If the person still doesn’t comply, the ordinance would allow city officials to tow the camper or mobile home away and send the owner the bill.

The ordinance, too, will address another problem city officials have dealt with in previous years, which is residents living in a home being supplied electricity by a generator.

“We’ll have folks living in a rental house, they don’t pay their electric bill and it’s shut off, so they have a portable generator for electricity,” Estabrook said. “That becomes an issue for neighboring property owners, having a loud generator running day and night.

“It doesn’t happen a lot, but it does occasionally,” the mayor said. “So this ordinance will take care of that, too.”

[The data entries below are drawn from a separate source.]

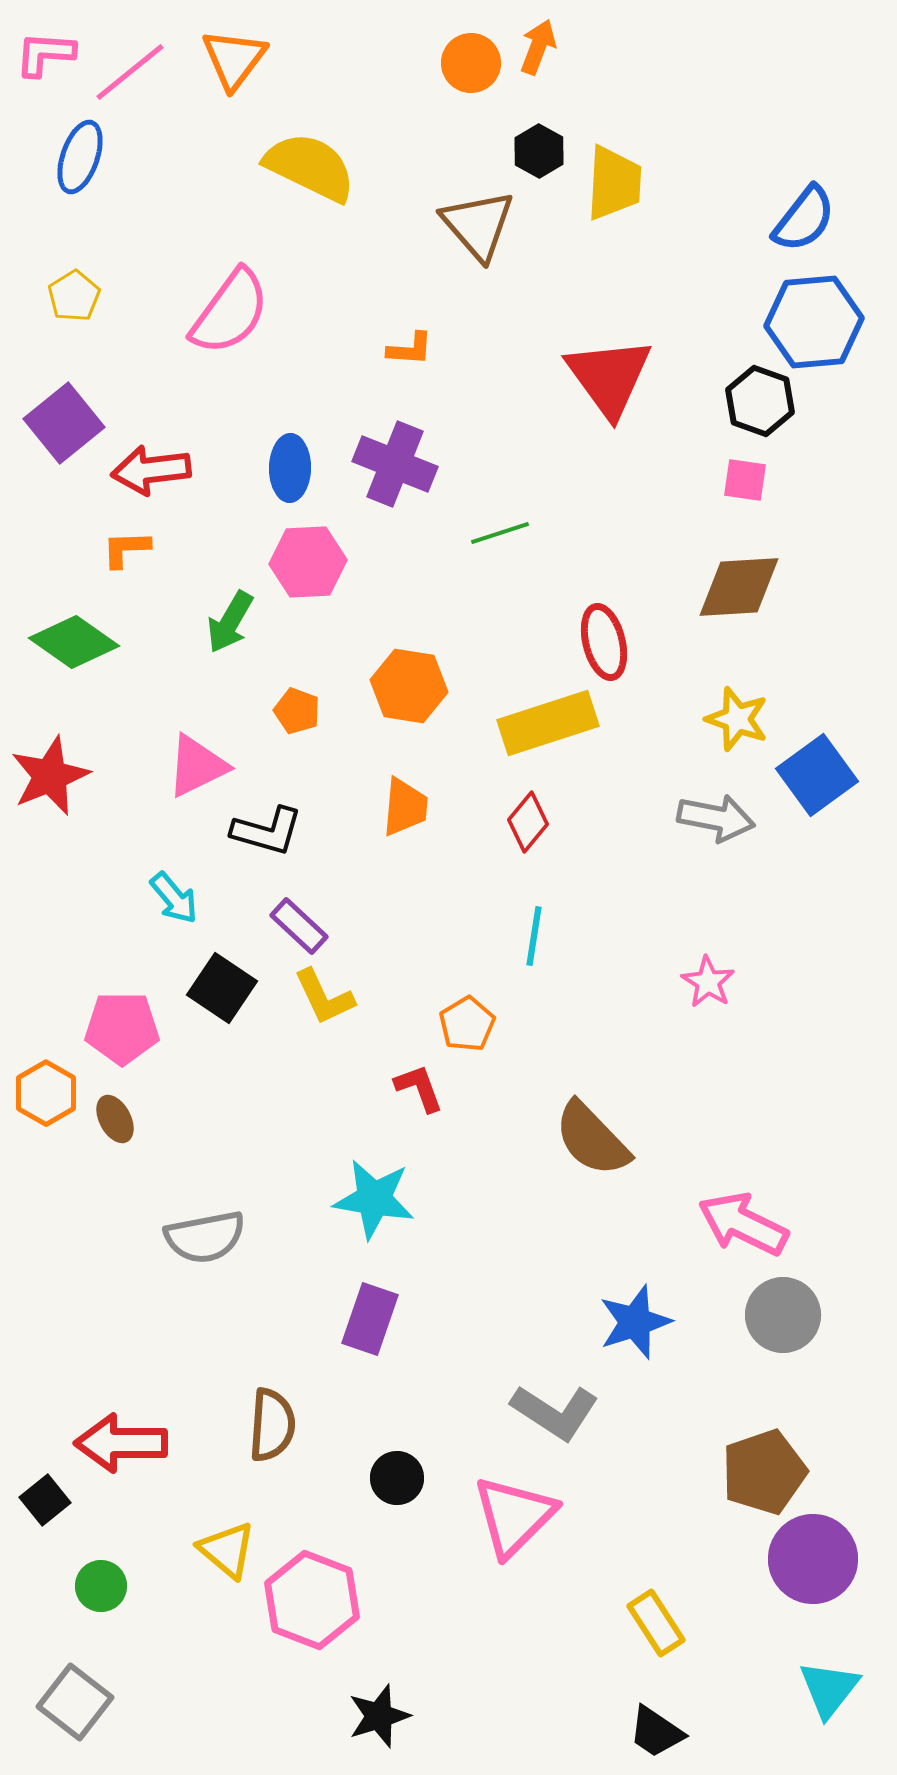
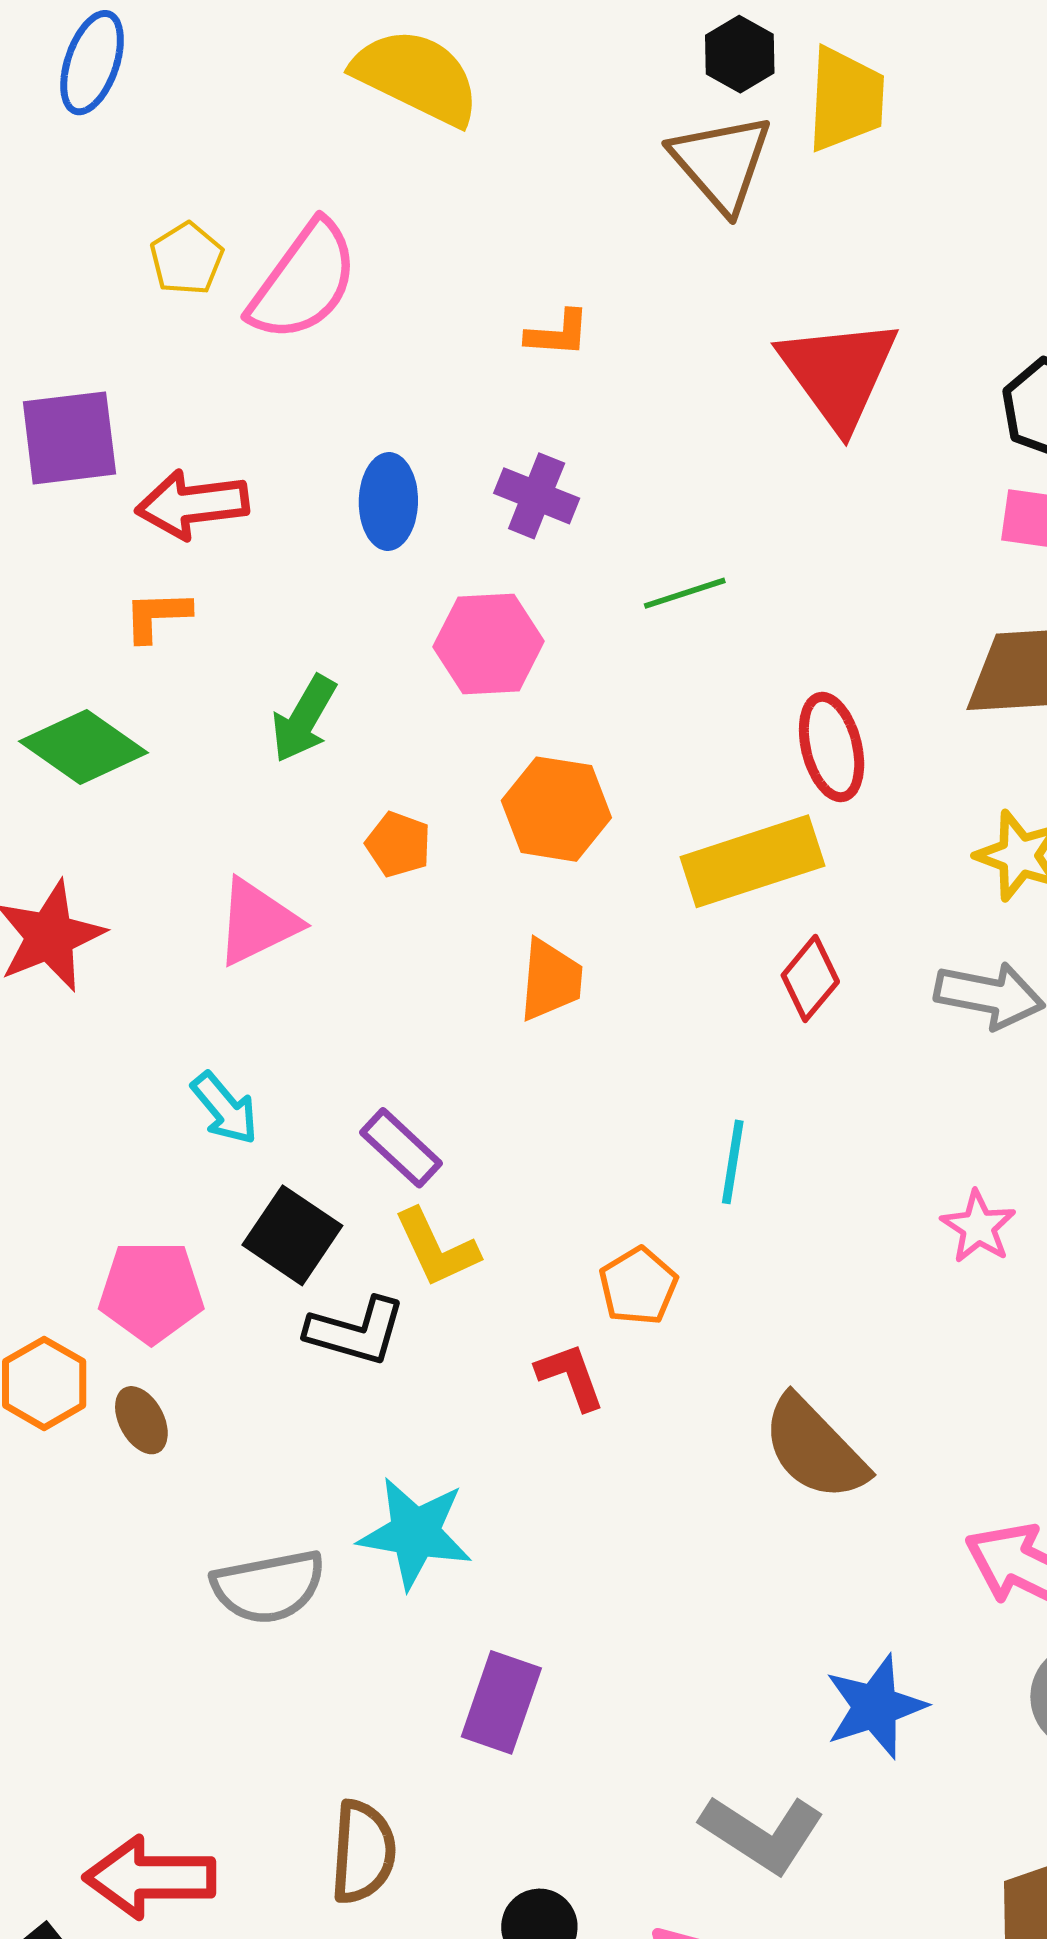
brown triangle: (478, 225) -> (721, 163), moved
yellow pentagon: (74, 296) -> (187, 259), moved
purple square: (64, 423) -> (69, 438), turned 32
purple cross: (395, 464) -> (537, 496), size x0.7
pink hexagon: (308, 562) -> (489, 644), moved
red diamond: (528, 822) -> (810, 978), moved
black L-shape: (267, 831) -> (356, 1331), moved
cyan star: (374, 1199) -> (415, 1533), moved

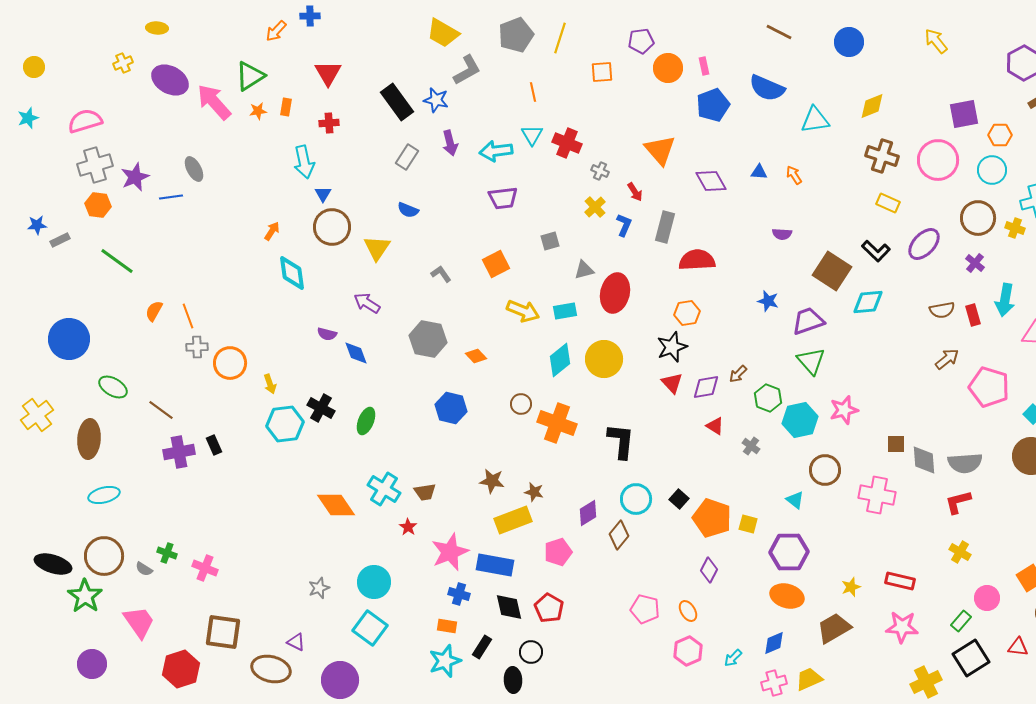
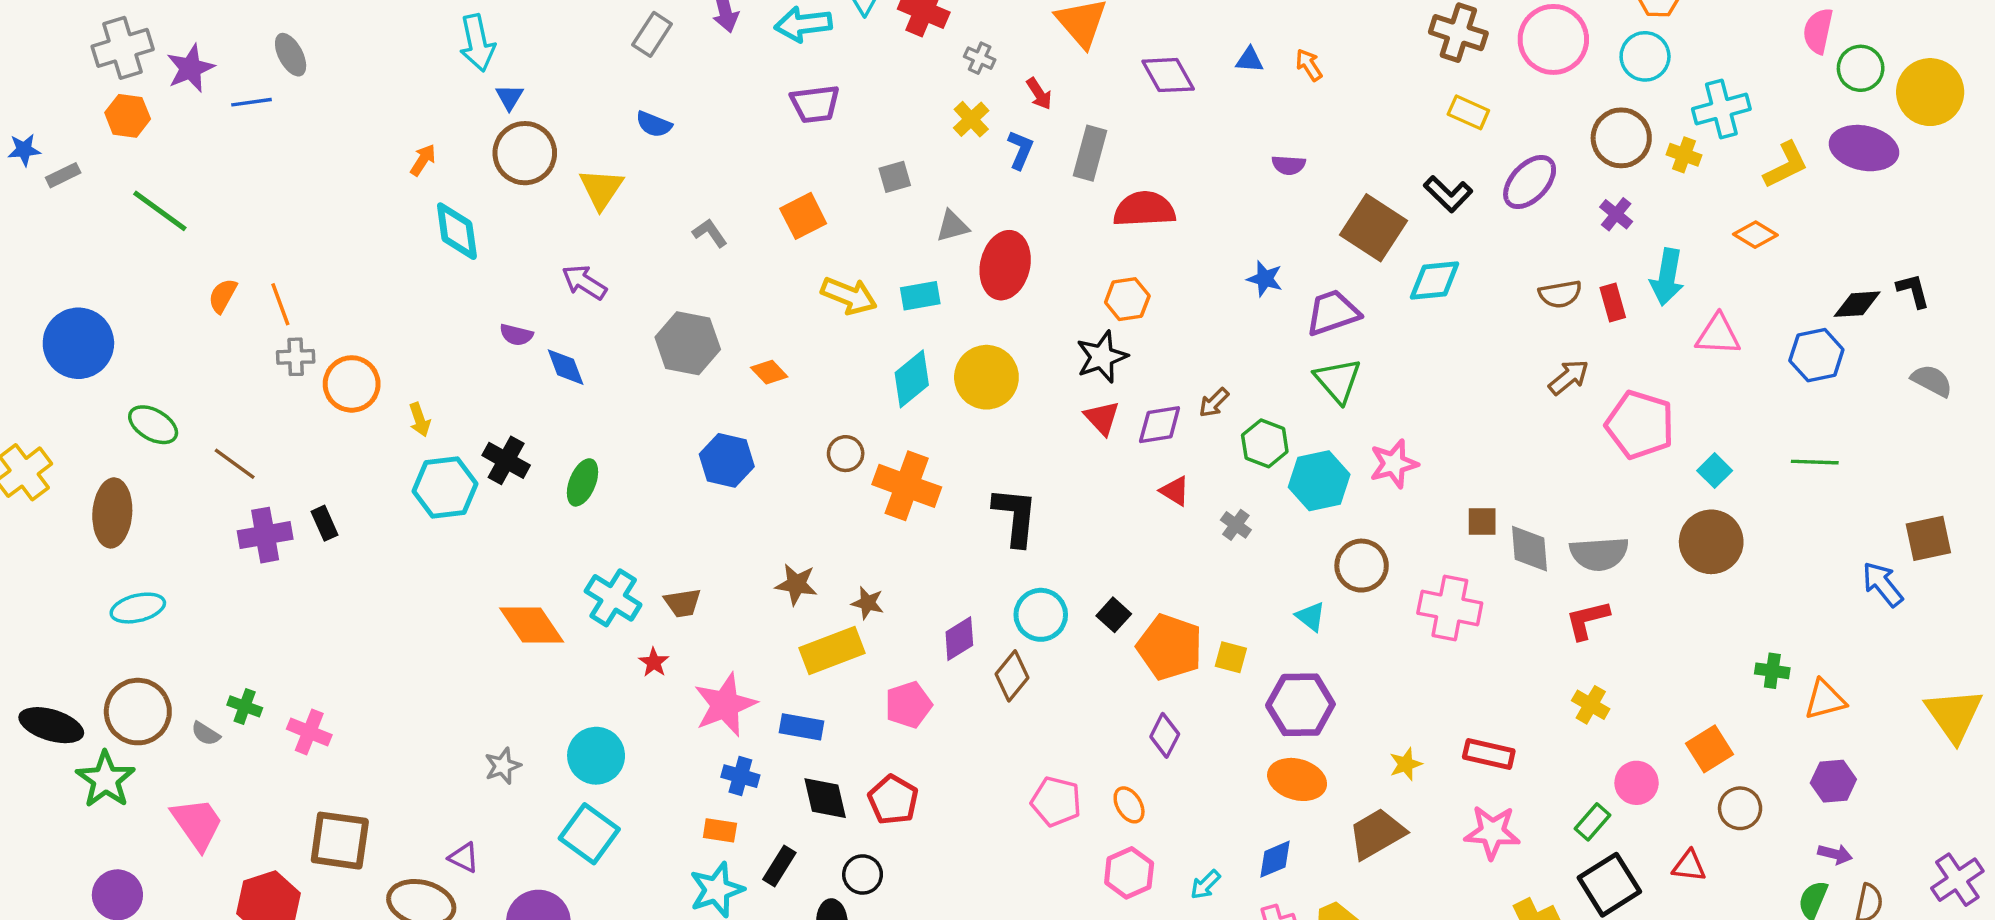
blue rectangle: (495, 565) -> (801, 727), size x0.7

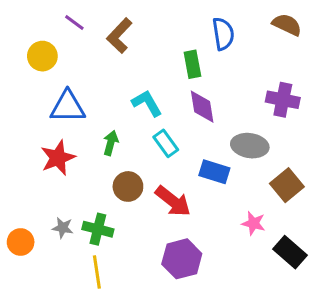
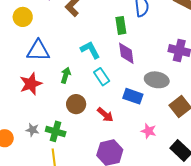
red arrow: (173, 201) -> (105, 115), size x0.7
pink star: (253, 223) -> (149, 131), moved

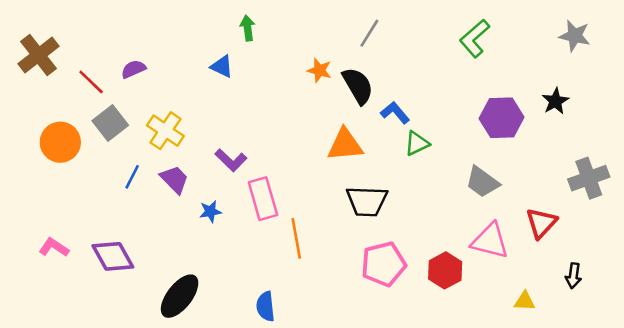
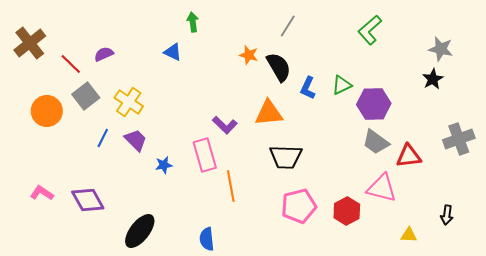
gray star: (575, 36) -> (441, 49), moved
blue L-shape: (395, 113) -> (308, 88), turned -115
purple hexagon: (502, 118) -> (374, 104), moved
green triangle: (417, 143) -> (342, 85), moved
purple L-shape: (231, 160) -> (225, 125), moved
red triangle: (541, 223) -> (409, 156), moved, turned 40

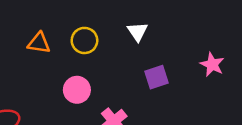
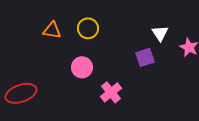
white triangle: (138, 32) -> (160, 33), moved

Estabrook, too, figures that — once the ordinance is approved and in place — these will be the types of issues that can be remedied quickly.

“Because this is just one of those issues that gets attention,” he said. “If someone is living in a camper on someone else’s property, we get a call pretty quick.”

Estabrook did say that this new ordinance would not impact residents who have campers and park them outside their homes. It would only be directed at people using a camper as a permanent residence.